Like-for-like sales growth was 3.7% for the year, reflecting an
improvement in activity between the first half (up 3.0 %) and the
second (up 4.4 %).
The positive 9.7% impact of changes in scope of consolidation
was attributable to the contribution of (i) organic acquisitions1
(4.9%) and (ii) strategic acquisitions (4.8%) in the form of
Transitions Optical and Coastal.com.
An overall adverse 1.4% currency effect, reflecting the sharp
increase in the euro against the main billing currencies in the
first half was partially offset by the upturn in the dollar against
the euro late in the year.
LENSES & OPTICAL
INSTRUMENTS
The Lenses & Optical Instruments division delivered a 4.3%
like-for-like gain for the year, sharply outpacing the 1.8% growth
reported in 2013. This renewed vitality was led by the success of
Essilor solutions with optical chains and independent eyecare
professionals alike, firm markets in the fast-growing economies and
the deployment of major consumer advertising campaigns.
North America
Revenue rose 5% like-for-like in North America on the back of
strong new product sales and successful consumer marketing
campaigns.
Positions were strengthened in the United States.
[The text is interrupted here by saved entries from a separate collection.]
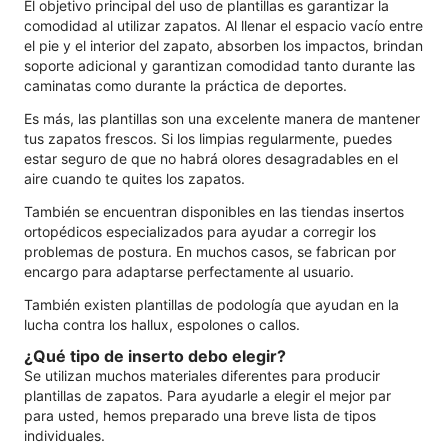
El objetivo principal del uso de plantillas es garantizar la
comodidad al utilizar zapatos. Al llenar el espacio vacío entre
el pie y el interior del zapato, absorben los impactos, brindan
soporte adicional y garantizan comodidad tanto durante las
caminatas como durante la práctica de deportes.
Es más, las plantillas son una excelente manera de mantener
tus zapatos frescos. Si los limpias regularmente, puedes
estar seguro de que no habrá olores desagradables en el
aire cuando te quites los zapatos.
También se encuentran disponibles en las tiendas insertos
ortopédicos especializados para ayudar a corregir los
problemas de postura. En muchos casos, se fabrican por
encargo para adaptarse perfectamente al usuario.
También existen plantillas de podología que ayudan en la
lucha contra los hallux, espolones o callos.
¿Qué tipo de inserto debo elegir?
Se utilizan muchos materiales diferentes para producir
plantillas de zapatos. Para ayudarle a elegir el mejor par
para usted, hemos preparado una breve lista de tipos
individuales.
The
quickening pace of advertising campaign roll-outs spurred faster
sales of the leading Essilor brands in four main product
categories: anti-reflective lenses (Crizal UV and Crizal
Prevencia), progressive lenses (Varilux, particularly the Varilux S
Series), photochromic lenses (Transitions) and polarized lenses
(Xperio). The contact lens distribution business also enjoyed
robust growth, driven by online sales and market share gains among
independent optometrists. On the distribution side, business with
Managed Care organizations rose after the supply contract with the
nation's number two provider was broadened, with full deployment
scheduled for completion in first-half 2015. The contract is also
having a recurring positive knock-on effect on business with
independent optometrists, as the eye care professionals affiliated
with this managed care network can also use their access to Essilor
products and laboratories for purchases not covered by insurance.
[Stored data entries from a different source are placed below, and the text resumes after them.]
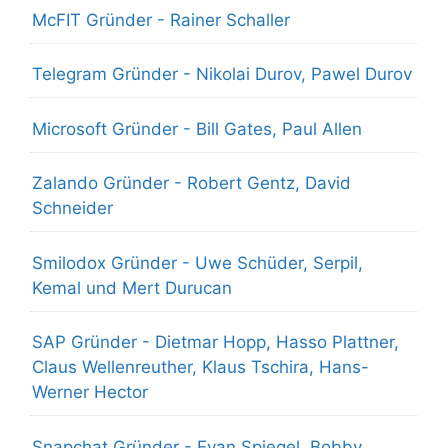
McFIT Gründer - Rainer Schaller
Telegram Gründer - Nikolai Durov, Pawel Durov
Microsoft Gründer - Bill Gates, Paul Allen
Zalando Gründer - Robert Gentz, David
Schneider
Smilodox Gründer - Uwe Schüder, Serpil,
Kemal und Mert Durucan
SAP Gründer - Dietmar Hopp, Hasso Plattner,
Claus Wellenreuther, Klaus Tschira, Hans-
Werner Hector
Snapchat Gründer - Evan Spiegel, Bobby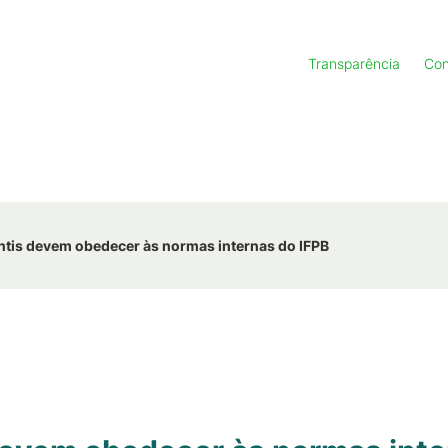
Transparência
Con
ntis devem obedecer às normas internas do IFPB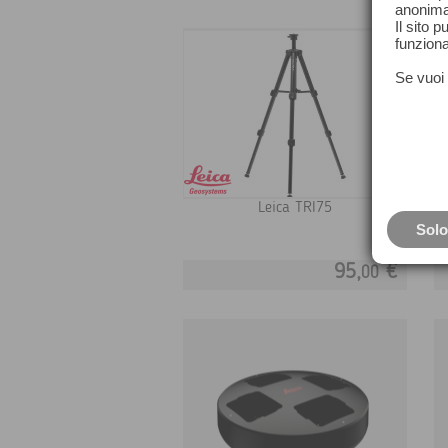
anonima
Il sito 
funziona
Se vuoi 
Leica TRI75
Solo
95,
€
00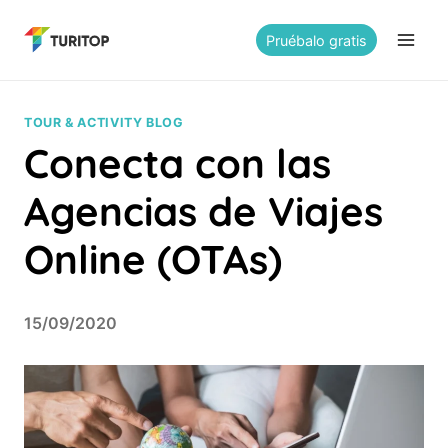
Saltar
al
Pruébalo gratis
contenido
TOUR & ACTIVITY BLOG
Conecta con las
Agencias de Viajes
Online (OTAs)
15/09/2020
Business with the optical chains was more mixed, although there
were further gains with a number of large accounts. The online
business (FramesDirect, EyeBuyDirect and Coastal.com) continued to
enjoy fast growth.
Growth in Canada is being supported by several factors,
including the effective consumer advertising campaigns for the
Varilux, Crizal, Transitions and Xperio brands, the impact of the
"perfect pair" offer, which is driving the emergence of the
prescription sunglasses category at independent opticians, and the
Company's widening presence in the mass retailing channel.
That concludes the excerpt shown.